**ACTION ITEM**
Filter the lines below, keeping each one that holds "Brasil".

**Saved entries**
○ ○ ○ ○ ○ ○ ○

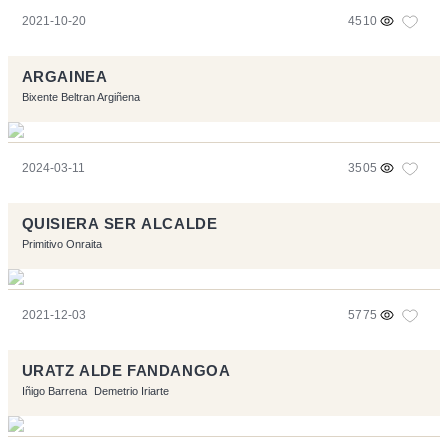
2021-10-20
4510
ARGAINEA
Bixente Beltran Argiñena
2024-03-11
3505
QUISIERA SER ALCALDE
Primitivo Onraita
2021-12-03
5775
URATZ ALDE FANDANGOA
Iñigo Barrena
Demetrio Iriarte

○ ○ ○ ○ ○ ○ ○

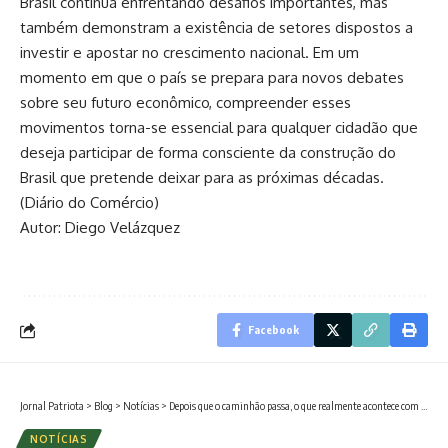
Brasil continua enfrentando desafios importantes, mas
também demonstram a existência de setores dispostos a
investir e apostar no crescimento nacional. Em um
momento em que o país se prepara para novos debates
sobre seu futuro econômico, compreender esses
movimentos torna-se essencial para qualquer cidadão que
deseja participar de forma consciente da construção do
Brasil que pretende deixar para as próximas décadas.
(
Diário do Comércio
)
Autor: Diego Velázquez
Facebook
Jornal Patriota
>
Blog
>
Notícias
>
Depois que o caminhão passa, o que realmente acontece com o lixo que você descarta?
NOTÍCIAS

○ ○ ○ ○ ○ ○ ○

**ANSWER TO THIS EXERCISE**
Brasil continua enfrentando desafios importantes, mas
Brasil que pretende deixar para as próximas décadas.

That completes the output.